■ **ACTION ITEM**
In the entries that follow, the first line to write out is the one containing "Рассчитайте решение, исходя", and the last is the one containing "mais conhecido como herpes B. O vírus é". Reproduce that stretch exactly, with nothing before or after it.

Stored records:

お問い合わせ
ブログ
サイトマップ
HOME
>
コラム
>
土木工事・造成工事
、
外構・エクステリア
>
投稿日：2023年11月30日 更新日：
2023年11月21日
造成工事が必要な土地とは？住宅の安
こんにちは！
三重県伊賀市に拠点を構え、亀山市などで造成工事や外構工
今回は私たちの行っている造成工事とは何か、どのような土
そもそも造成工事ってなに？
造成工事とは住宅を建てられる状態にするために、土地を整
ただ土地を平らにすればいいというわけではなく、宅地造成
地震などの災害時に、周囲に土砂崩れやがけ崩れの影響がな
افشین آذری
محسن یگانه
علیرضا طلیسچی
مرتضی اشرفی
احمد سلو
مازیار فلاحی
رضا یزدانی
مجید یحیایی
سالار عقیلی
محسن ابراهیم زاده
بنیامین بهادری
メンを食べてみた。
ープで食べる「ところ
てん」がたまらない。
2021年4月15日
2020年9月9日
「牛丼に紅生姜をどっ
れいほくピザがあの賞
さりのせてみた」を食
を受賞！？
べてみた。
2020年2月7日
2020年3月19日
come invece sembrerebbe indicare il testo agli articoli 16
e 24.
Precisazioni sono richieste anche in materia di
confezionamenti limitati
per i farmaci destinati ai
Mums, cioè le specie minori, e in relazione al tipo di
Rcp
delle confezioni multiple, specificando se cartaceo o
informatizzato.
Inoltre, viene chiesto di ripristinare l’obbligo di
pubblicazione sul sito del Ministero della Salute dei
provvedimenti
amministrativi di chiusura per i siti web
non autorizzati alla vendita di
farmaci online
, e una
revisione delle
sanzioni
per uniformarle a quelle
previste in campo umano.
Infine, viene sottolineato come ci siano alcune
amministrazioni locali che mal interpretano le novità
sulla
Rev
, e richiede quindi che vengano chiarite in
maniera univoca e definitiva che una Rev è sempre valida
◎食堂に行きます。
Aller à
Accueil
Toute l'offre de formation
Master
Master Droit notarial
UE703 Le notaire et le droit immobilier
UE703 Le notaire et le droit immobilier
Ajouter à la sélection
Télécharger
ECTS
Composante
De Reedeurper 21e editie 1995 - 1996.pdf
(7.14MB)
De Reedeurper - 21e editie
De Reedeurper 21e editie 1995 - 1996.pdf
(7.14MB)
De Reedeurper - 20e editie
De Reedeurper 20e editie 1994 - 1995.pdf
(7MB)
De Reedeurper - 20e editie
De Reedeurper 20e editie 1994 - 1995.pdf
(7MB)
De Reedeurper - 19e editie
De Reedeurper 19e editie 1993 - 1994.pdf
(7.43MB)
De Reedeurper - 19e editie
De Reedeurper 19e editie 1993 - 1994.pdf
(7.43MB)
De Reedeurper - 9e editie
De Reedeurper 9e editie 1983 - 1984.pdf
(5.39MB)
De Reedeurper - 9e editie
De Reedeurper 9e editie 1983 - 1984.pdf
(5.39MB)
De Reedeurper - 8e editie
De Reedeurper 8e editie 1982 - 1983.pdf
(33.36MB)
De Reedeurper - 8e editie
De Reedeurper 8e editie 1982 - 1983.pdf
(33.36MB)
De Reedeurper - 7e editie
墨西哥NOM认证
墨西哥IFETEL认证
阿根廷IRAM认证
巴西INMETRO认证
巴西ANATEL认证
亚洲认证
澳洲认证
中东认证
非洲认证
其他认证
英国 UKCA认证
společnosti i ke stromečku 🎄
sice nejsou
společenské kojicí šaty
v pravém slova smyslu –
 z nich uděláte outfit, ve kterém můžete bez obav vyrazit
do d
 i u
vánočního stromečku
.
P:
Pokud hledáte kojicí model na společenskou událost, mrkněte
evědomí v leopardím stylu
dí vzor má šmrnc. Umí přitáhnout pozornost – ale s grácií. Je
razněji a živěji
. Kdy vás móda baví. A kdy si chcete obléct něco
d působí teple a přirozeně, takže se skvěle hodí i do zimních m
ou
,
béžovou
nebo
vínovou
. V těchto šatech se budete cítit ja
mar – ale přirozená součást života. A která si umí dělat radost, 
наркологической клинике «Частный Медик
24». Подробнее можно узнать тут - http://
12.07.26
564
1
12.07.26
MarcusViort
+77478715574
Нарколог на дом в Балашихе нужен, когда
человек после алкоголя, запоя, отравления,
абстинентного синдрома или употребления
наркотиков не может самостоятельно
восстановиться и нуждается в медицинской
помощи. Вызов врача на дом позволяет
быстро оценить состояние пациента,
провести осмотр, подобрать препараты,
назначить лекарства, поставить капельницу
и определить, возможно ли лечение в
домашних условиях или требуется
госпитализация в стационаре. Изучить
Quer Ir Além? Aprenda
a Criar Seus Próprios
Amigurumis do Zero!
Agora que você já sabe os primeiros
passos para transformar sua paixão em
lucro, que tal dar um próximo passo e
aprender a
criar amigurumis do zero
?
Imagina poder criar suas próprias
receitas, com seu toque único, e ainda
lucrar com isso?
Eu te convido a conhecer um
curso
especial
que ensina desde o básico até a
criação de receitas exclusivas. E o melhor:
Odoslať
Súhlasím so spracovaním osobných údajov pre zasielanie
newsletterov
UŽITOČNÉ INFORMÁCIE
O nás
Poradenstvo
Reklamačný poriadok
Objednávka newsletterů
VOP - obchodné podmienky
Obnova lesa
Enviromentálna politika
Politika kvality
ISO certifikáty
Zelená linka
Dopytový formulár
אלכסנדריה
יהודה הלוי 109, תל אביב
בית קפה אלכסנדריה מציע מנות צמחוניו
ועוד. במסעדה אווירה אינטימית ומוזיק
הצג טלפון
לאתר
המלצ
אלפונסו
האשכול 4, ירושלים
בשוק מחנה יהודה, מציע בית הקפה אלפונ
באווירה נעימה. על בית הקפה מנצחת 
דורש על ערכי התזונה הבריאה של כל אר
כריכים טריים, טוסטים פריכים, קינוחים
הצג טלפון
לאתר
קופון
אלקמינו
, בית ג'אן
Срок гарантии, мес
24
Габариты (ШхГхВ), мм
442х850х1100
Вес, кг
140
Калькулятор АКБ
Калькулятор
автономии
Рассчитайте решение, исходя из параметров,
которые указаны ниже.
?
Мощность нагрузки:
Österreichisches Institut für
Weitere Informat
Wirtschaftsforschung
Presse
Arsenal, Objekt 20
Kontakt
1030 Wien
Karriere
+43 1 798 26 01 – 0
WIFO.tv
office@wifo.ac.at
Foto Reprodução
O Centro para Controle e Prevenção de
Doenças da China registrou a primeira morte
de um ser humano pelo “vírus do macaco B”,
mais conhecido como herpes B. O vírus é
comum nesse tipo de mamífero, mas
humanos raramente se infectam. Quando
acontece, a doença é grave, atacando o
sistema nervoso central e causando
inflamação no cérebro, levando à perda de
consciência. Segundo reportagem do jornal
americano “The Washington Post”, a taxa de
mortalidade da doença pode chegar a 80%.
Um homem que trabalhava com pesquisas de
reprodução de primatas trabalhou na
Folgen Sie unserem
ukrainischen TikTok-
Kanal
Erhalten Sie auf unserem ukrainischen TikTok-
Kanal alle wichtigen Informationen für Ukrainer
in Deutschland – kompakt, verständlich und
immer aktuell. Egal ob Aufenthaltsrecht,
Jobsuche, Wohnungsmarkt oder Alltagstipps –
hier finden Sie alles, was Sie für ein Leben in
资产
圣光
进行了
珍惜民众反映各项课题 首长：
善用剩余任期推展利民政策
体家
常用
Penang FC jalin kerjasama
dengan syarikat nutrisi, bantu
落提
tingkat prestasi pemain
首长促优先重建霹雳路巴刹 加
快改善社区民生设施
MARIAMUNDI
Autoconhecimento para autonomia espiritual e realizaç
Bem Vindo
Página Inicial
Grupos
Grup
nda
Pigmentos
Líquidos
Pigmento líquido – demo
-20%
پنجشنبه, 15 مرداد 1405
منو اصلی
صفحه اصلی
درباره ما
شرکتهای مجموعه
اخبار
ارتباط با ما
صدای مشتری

■ **WRITTEN ANSWER**
Рассчитайте решение, исходя из параметров,
которые указаны ниже.
?
Мощность нагрузки:
Österreichisches Institut für
Weitere Informat
Wirtschaftsforschung
Presse
Arsenal, Objekt 20
Kontakt
1030 Wien
Karriere
+43 1 798 26 01 – 0
WIFO.tv
office@wifo.ac.at
Foto Reprodução
O Centro para Controle e Prevenção de
Doenças da China registrou a primeira morte
de um ser humano pelo “vírus do macaco B”,
mais conhecido como herpes B. O vírus é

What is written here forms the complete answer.